Après avoir rejoint Puerto Natales par un bon enchaînement avion + bus, passé une nuit à imprégner de l’ambiance de Puerto Natales, nous voici partis au petit matin en direction de Torres del Paine (tout là-bas, où le ciel est tout noir). La journée commence par un vrai pèlerinage avant de pouvoir rentrer dans le parc. Une queue immense (les 5 bus du matin) se forme pour passer les formalités d’entrée : décliner son pedigree et être informé des règles dans le parc (le plus simple est de retenir qu’à l’exception du droit de marcher sur les sentiers et de dormir sur son emplacement de camping, toute autre chose est prohibée). L’organisation est toutefois bien rodée et nous finissons par recevoir notre précieux sésame : le droit d’entrée.

Et c’est parti pour l’aventure ! La grande, une boucle sur le circuit O.

Jour 1 : Il pleut, il mouille, ….
20km, 430m D+, 340m D-, 5h

10h, départ pour 7,5 km de piste jusqu’au début du sentier partant du camping de l’Hostellerie Las Torres. Le plafond nuageux est bas et les couleurs sont ternes. Le soleil ne semble cependant pas loin. Nous croyons à sa venue ! C’est l’enthousiasme du départ. Mais au bout d’une demi-heure de marche, la pluie arrive. Fine et intermittente nous espérons toujours le retour du soleil. Au bout d’une heure de marche, elle s’intensifie et nous comprenons que nous ne reverrons pas le soleil de si tôt. Pas le choix, la tête rentrée sous les capuches nous avançons ! Le sentier est devenu rivière. Un caillou d’un côté, un cailloux de l’autre côté, et hop un tronc d’arbre glissant, un saut de rivière puis un autre passage à gué. Il faut manœuvrer habilement. Le premier qui glisse a perdu ! Nous devinons de beaux paysages mais, plongés dans le brouillard, nous n’en profitons pas pleinement. Nous avançons à un bon rythme mais la marche sous la pluie battante commence à être longue.

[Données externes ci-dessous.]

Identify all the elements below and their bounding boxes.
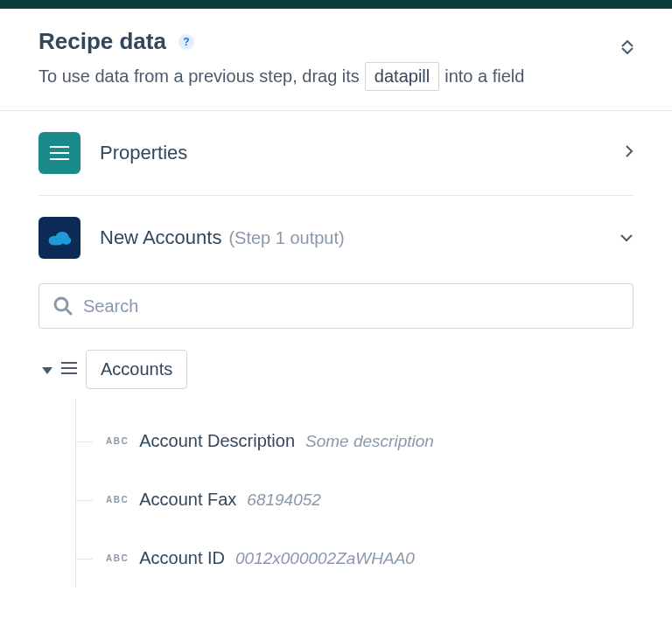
chevron-up-icon [621, 40, 634, 47]
new-accounts-label: New Accounts [100, 226, 221, 249]
instruction-text-pre: To use data from a previous step, drag i… [38, 66, 360, 87]
tree-caret[interactable] [42, 362, 52, 378]
field-value: 0012x000002ZaWHAA0 [235, 549, 415, 568]
field-value: 68194052 [247, 490, 321, 510]
svg-point-6 [53, 239, 63, 246]
svg-point-5 [61, 236, 71, 244]
tree-item[interactable]: ABC Account Fax 68194052 [76, 470, 634, 529]
chevron-down-icon [620, 230, 634, 246]
bars-icon [50, 145, 69, 161]
properties-icon [38, 132, 80, 174]
type-badge: ABC [106, 495, 129, 504]
tree-item[interactable]: ABC Account Description Some description [76, 412, 634, 470]
caret-down-icon [42, 367, 52, 374]
search-box[interactable] [38, 283, 634, 329]
type-badge: ABC [106, 553, 129, 563]
new-accounts-row[interactable]: New Accounts (Step 1 output) [38, 196, 634, 280]
tree-item[interactable]: ABC Account ID 0012x000002ZaWHAA0 [76, 529, 634, 588]
help-icon[interactable]: ? [178, 34, 194, 50]
chevron-right-icon [625, 144, 634, 162]
field-value: Some description [305, 432, 434, 451]
data-tree: Accounts ABC Account Description Some de… [38, 350, 634, 588]
properties-row[interactable]: Properties [38, 111, 634, 196]
chevron-down-icon [621, 47, 634, 54]
type-badge: ABC [106, 436, 129, 446]
properties-label: Properties [100, 142, 187, 164]
page-title: Recipe data [38, 28, 166, 55]
field-name: Account Fax [139, 490, 236, 510]
field-name: Account Description [139, 431, 295, 451]
field-name: Account ID [139, 548, 225, 568]
accounts-datapill[interactable]: Accounts [86, 350, 187, 389]
header-instruction: To use data from a previous step, drag i… [38, 62, 634, 91]
datapill-chip: datapill [365, 62, 439, 91]
collapse-toggle[interactable] [621, 40, 634, 54]
panel-header: Recipe data ? To use data from a previou… [0, 9, 672, 111]
list-icon [61, 362, 77, 378]
svg-line-8 [66, 309, 71, 314]
tree-body: ABC Account Description Some description… [75, 400, 634, 588]
search-input[interactable] [83, 296, 619, 317]
instruction-text-post: into a field [444, 66, 524, 87]
search-icon [53, 296, 73, 316]
step-output-note: (Step 1 output) [228, 228, 344, 248]
app-top-bar [0, 0, 672, 9]
salesforce-icon [38, 217, 80, 259]
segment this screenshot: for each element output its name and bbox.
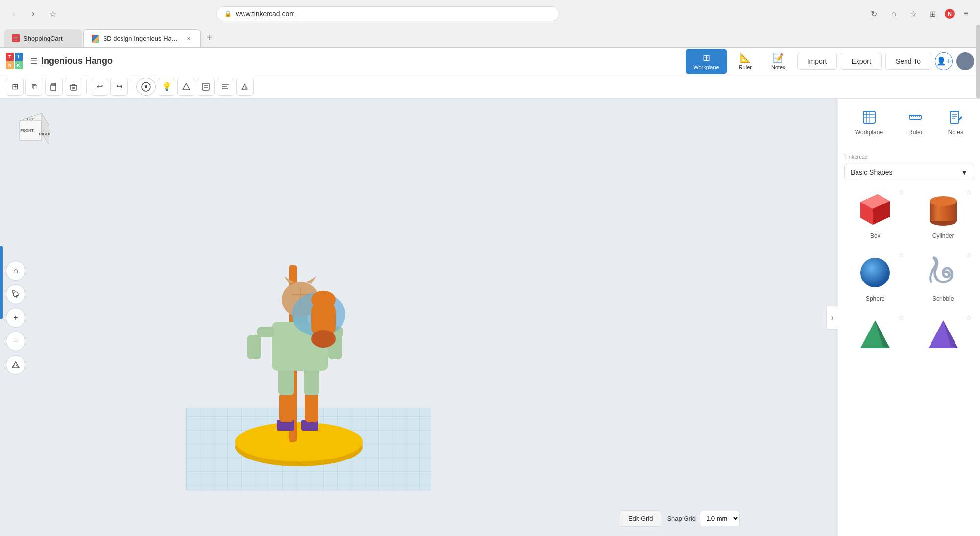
pyramid-green-favorite-star[interactable]: ☆ xyxy=(898,314,905,322)
svg-rect-10 xyxy=(202,83,209,90)
address-bar[interactable]: 🔒 www.tinkercad.com xyxy=(216,6,559,21)
shape-scribble[interactable]: ☆ Scribble xyxy=(912,249,975,306)
svg-point-57 xyxy=(311,330,336,348)
orientation-cube[interactable]: TOP FRONT RIGHT xyxy=(10,108,54,154)
figure-svg xyxy=(186,197,431,491)
svg-marker-21 xyxy=(42,113,49,145)
export-button[interactable]: Export xyxy=(841,53,881,70)
back-button[interactable]: ‹ xyxy=(6,6,22,22)
svg-text:FRONT: FRONT xyxy=(20,128,34,133)
ruler-button[interactable]: 📐 Ruler xyxy=(731,49,760,74)
lock-icon: 🔒 xyxy=(224,10,232,17)
panel-ruler-button[interactable]: Ruler xyxy=(901,106,931,140)
panel-notes-button[interactable]: Notes xyxy=(940,106,971,140)
viewport[interactable]: TOP FRONT RIGHT ⌂ + − xyxy=(0,99,838,536)
notes-button[interactable]: 📝 Notes xyxy=(763,49,793,74)
tab-shopping[interactable]: 🛒 ShoppingCart xyxy=(4,29,82,47)
shape-pyramid-purple[interactable]: ☆ xyxy=(912,312,975,362)
box-label: Box xyxy=(870,232,881,239)
copy-button[interactable]: ⧉ xyxy=(25,78,43,96)
add-person-button[interactable]: 👤+ xyxy=(935,52,953,70)
send-to-button[interactable]: Send To xyxy=(885,53,931,70)
svg-marker-16 xyxy=(245,83,248,90)
svg-rect-69 xyxy=(950,111,959,123)
tab-title-shopping: ShoppingCart xyxy=(24,35,74,42)
menu-button[interactable]: ≡ xyxy=(958,6,974,22)
shape-box[interactable]: ☆ Box xyxy=(844,186,906,243)
forward-button[interactable]: › xyxy=(25,6,41,22)
sphere-favorite-star[interactable]: ☆ xyxy=(898,251,905,259)
logo-i: I xyxy=(15,53,23,61)
light-button[interactable]: 💡 xyxy=(158,78,175,96)
import-button[interactable]: Import xyxy=(797,53,837,70)
panel-notes-label: Notes xyxy=(948,129,963,136)
shape-cylinder[interactable]: ☆ xyxy=(912,186,975,243)
url-text: www.tinkercad.com xyxy=(236,10,295,18)
home-view-button[interactable]: ⌂ xyxy=(6,261,25,281)
tab-tinkercad[interactable]: 3D design Ingenious Hang... × xyxy=(83,29,201,47)
separator-1 xyxy=(86,80,87,94)
snap-grid-control: Snap Grid 1.0 mm 0.5 mm 2.0 mm xyxy=(667,511,740,526)
add-tab-button[interactable]: + xyxy=(202,29,218,45)
toolbar: ⊞ ⧉ ↩ ↪ 💡 xyxy=(0,75,980,99)
toolbar-group-1: ⊞ ⧉ xyxy=(6,78,82,96)
snap-grid-select[interactable]: 1.0 mm 0.5 mm 2.0 mm xyxy=(700,511,740,526)
undo-button[interactable]: ↩ xyxy=(91,78,108,96)
zoom-out-button[interactable]: − xyxy=(6,332,25,351)
separator-2 xyxy=(132,80,132,94)
panel-collapse-button[interactable]: › xyxy=(826,306,838,330)
notification-badge[interactable]: N xyxy=(945,9,955,19)
shapes-category-label: Tinkercad xyxy=(844,154,868,160)
new-shape-button[interactable]: ⊞ xyxy=(6,78,24,96)
left-toolbar: ⌂ + − xyxy=(6,261,25,375)
user-avatar[interactable] xyxy=(956,52,974,70)
shapes-button[interactable] xyxy=(177,78,195,96)
tab-title-tinkercad: 3D design Ingenious Hang... xyxy=(103,35,181,42)
notes-toolbar-button[interactable] xyxy=(197,78,215,96)
logo-t: T xyxy=(6,53,14,61)
perspective-button[interactable] xyxy=(6,355,25,375)
tab-close-button[interactable]: × xyxy=(185,35,193,43)
notes-label: Notes xyxy=(771,64,785,70)
camera-button[interactable] xyxy=(136,78,156,96)
app-title-section: ☰ Ingenious Hango xyxy=(30,56,113,66)
delete-button[interactable] xyxy=(65,78,82,96)
app: T I N K ☰ Ingenious Hango ⊞ Workplane 📐 … xyxy=(0,48,980,536)
bookmark-star-button[interactable]: ☆ xyxy=(906,6,921,22)
shape-pyramid-green[interactable]: ☆ xyxy=(844,312,906,362)
workplane-label: Workplane xyxy=(693,64,719,70)
sphere-icon xyxy=(856,253,895,292)
panel-workplane-button[interactable]: Workplane xyxy=(847,106,891,140)
extensions-button[interactable]: ⊞ xyxy=(925,6,941,22)
edit-grid-button[interactable]: Edit Grid xyxy=(620,510,662,527)
browser-actions: ↻ ⌂ ☆ ⊞ N ≡ xyxy=(866,6,974,22)
header-user: 👤+ xyxy=(935,52,974,70)
scribble-favorite-star[interactable]: ☆ xyxy=(966,251,972,259)
notes-icon: 📝 xyxy=(773,52,784,63)
header-right: ⊞ Workplane 📐 Ruler 📝 Notes Import Expor… xyxy=(686,49,974,74)
box-favorite-star[interactable]: ☆ xyxy=(898,188,905,196)
refresh-button[interactable]: ↻ xyxy=(866,6,882,22)
shape-sphere[interactable]: ☆ xyxy=(844,249,906,306)
fit-view-button[interactable] xyxy=(6,284,25,304)
redo-button[interactable]: ↪ xyxy=(110,78,128,96)
cylinder-favorite-star[interactable]: ☆ xyxy=(966,188,972,196)
zoom-in-button[interactable]: + xyxy=(6,308,25,328)
svg-rect-44 xyxy=(257,327,274,337)
svg-point-80 xyxy=(930,196,957,206)
home-button[interactable]: ⌂ xyxy=(886,6,902,22)
workplane-button[interactable]: ⊞ Workplane xyxy=(686,49,727,74)
svg-marker-9 xyxy=(183,83,190,90)
pyramid-green-icon xyxy=(856,316,895,355)
shapes-dropdown[interactable]: Basic Shapes ▼ xyxy=(844,164,974,180)
pyramid-purple-favorite-star[interactable]: ☆ xyxy=(966,314,972,322)
svg-rect-40 xyxy=(305,393,318,422)
align-button[interactable] xyxy=(217,78,234,96)
svg-point-81 xyxy=(860,258,890,287)
paste-button[interactable] xyxy=(45,78,63,96)
app-logo: T I N K xyxy=(6,53,23,70)
bookmark-button[interactable]: ☆ xyxy=(45,6,61,22)
app-title: Ingenious Hango xyxy=(41,56,113,66)
mirror-button[interactable] xyxy=(236,78,254,96)
svg-rect-45 xyxy=(247,335,261,359)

Le sous-bois qui n’en finit plus puis les grandes prairies. Nous sommes trempés.

A 16h, nous découvrons enfin notre campamiento du soir, le campamiento Seron. Reste à trouver l’endroit le moins pire pour planter la tente. Nous ne sommes pas seuls. Les arbres sont déjà occupés. Dommage. Nous finissons par trouver un petit coin. Le challenge : ne pas mouiller nos affaires de rechange, nos duvets ni la tente. Ahhh une bonne douche chaude. Des affaires sèches. Quel bonheur ! Il est possible de s’abriter sous un auvent du refuge gardé. L’espace est cependant largement sous-dimensionné au regard du nombre de personnes. Nous nous entassons là, ce qui permet d’être au sec mais n’empêche pas l’humidité de se faire sentir. Vers 19h, le gardien du refuge nous propose de venir au chaud 45 min. Nous nous entassons autour du poêle. Quelle chaleur réconfortante !! Des pains appétissants cuisent dans le four. Ils donnent l’eau à la bouche. Mais ce n’est pas pour nous. Nous nous contenterons d’un rapide repas simple (qui n’a failli jamais arrivé pour cause d’une bouteille de gaz défectueuse) avant de filer sous le duvet nous remettre de cette 1ère journée.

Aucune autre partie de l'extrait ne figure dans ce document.